Depuis jeudi dernier, une partie des 145 salariés du siège de Yara France, vêtus de la couleur orange de leur employeur comme de leur syndicat, la CFDT, manifestent au pied de la tour Opus 12, au milieu de la dalle piétonne. Ce mouvement social a été décidé dans le cadre de négociations autour du Plan de sauvegarde de l’emploi (PSE) visant à 35 suppressions de postes d’un service bientôt délocalisé en Lituanie. L’organisation syndicale demande des indemnités plus élevées pour des salariés qui sont censés former leurs successeurs qui travailleront à Vilnius.

Cette grève est « illimitée » au siège de l’entreprise chimique norvégienne spécialiste des engrais azotés, indique Samira Maaroufi vendredi dernier, aux côtés de quelques dizaines de salariés manifestant leur colère. « On utilise les moyens de pression qu’on a… », poursuit cette déléguée syndicale, élue de la CFDT, syndicat majoritaire et unique du siège de l’entreprise à la Défense. L’organisation avance une trentaine de salariés ayant cessé le travail, mais aussi une cinquantaine de débrayages jeudi dernier, jour du lancement de la grève.
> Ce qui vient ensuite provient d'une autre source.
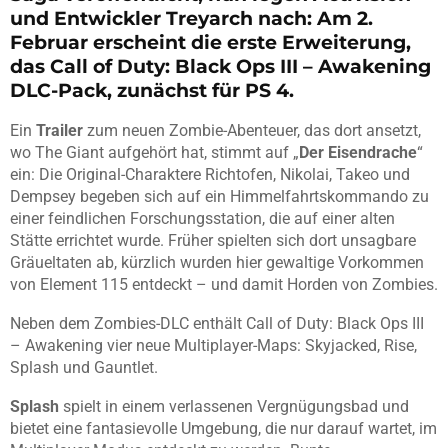
und Entwickler Treyarch nach: Am 2.
Februar erscheint die erste Erweiterung,
das Call of Duty: Black Ops III – Awakening
DLC-Pack, zunächst für PS 4.
Ein
Trailer
zum neuen Zombie-Abenteuer, das dort ansetzt,
wo The Giant aufgehört hat, stimmt auf „
Der Eisendrache
“
ein: Die Original-Charaktere Richtofen, Nikolai, Takeo und
Dempsey begeben sich auf ein Himmelfahrtskommando zu
einer feindlichen Forschungsstation, die auf einer alten
Stätte errichtet wurde. Früher spielten sich dort unsagbare
Gräueltaten ab, kürzlich wurden hier gewaltige Vorkommen
von Element 115 entdeckt – und damit Horden von Zombies.
Neben dem Zombies-DLC enthält Call of Duty: Black Ops III
– Awakening vier neue Multiplayer-Maps: Skyjacked, Rise,
Splash und Gauntlet.
Splash
spielt in einem verlassenen Vergnügungsbad und
bietet eine fantasievolle Umgebung, die nur darauf wartet, im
« Le mouvement n’était pas prémédité, ça a été décidé hier, après la deuxième négociation, témoigne Jean-François Derolez, délégué syndical central CGT du groupe (où le syndicat est majoritaire, Ndlr), qui compte environ 700 salariés et plusieurs sites industriels en France. Ca débraye sur le siège, et ça suivra sur les sites industriels la semaine prochaine. » Une quinzaine de délégués syndicaux de son organisation sont d’ailleurs toujours présents en soutien de leurs collègues du siège social ce vendredi midi.

« Yara international a décidé de délocaliser tout le service supply chain, dans le cadre d’une décision européenne, à Vilnius en Lituanie », explique Martine Forestier, déléguée syndicale centrale CFDT du groupe, du PSE annoncé en avril par la direction (qui n’a pas répondu aux sollicitations de La Gazette, Ndlr). Si le déplacement touche 35 salariés sur les 145 du siège en France, 235 emplois sont concernés dans toute l’Europe.

« En principe, certains commenceront à partir dans un an, ça va s’étaler sur une durée pour l’instant assez floue, au moins jusqu’à 2020 pour que le transfert soit complet », continue-t-elle de ce plan social un peu inhabituel pour les employés visés, à qui des transferts à Vilnius sont proposés. « Les propositions (d’indemnités, Ndlr) ne sont pas à la hauteur de ce qu’espèrent les salariés, qui estiment que le préjudice subi n’est pas suffisamment compensé par ce PSE », détaille Martine Forestier.

En effet, les concernés ne souhaitant pas partir en Lituanie auront pour mission, d’ici à leur licenciement, de former leurs successeurs. « Il y a un préjudice plus important que celui des autres PSE, on les retient entre 12 et 24 mois, déplore son homologue de la CGT. Non seulement on va être viré, mais il faut transférer ses connaissances à des personnes sous-payées en Lituanie, car là-bas, le salaire moyen est de 500 euros… »

Début juillet, Yara France avait arrêté définitivement la production dans l’un de ses quatre sites indutriels en France, celui de Pardies (Pyrénées-Atlantique), dans le cadre d’un PSE ayant touché 86 salariés. Trente-deux avaient obtenu un départ en retraite anticipé, les autres étant reclassés ou licenciés. « On a obtenu un PSE largement plus consistant, témoigne Jean-François Derolez. Les salariés du siège veulent le même que Pardies, un PSE dans le groupe devrait faire jurisprudence. »

Selon le délégué syndical, la fermeture du service supply chain au siège de Yara « n’a pas de retour sur investissement par rapport au préjudice social que ça va engendrer », évoquant « un projet qui n’a pas été mûrement réfléchi ». Même son de cloche à la CFDT : « Ils sont aussi très en colère parce que les raisons économiques ne sont absolument pas justifiées », assure Martine Forestier.

Relativement suivi aux dires des syndicats, leur mouvement de grève serait aussi dû « aux autres services et à l’avenir des gens qui vont rester en place », rapporte la déléguée syndicale centrale. « Il y a une inquiétude sur les autres fonctions support qui pourraient suivre, comme les services financier, commercial ou communication », précise son homologue déléguée du siège.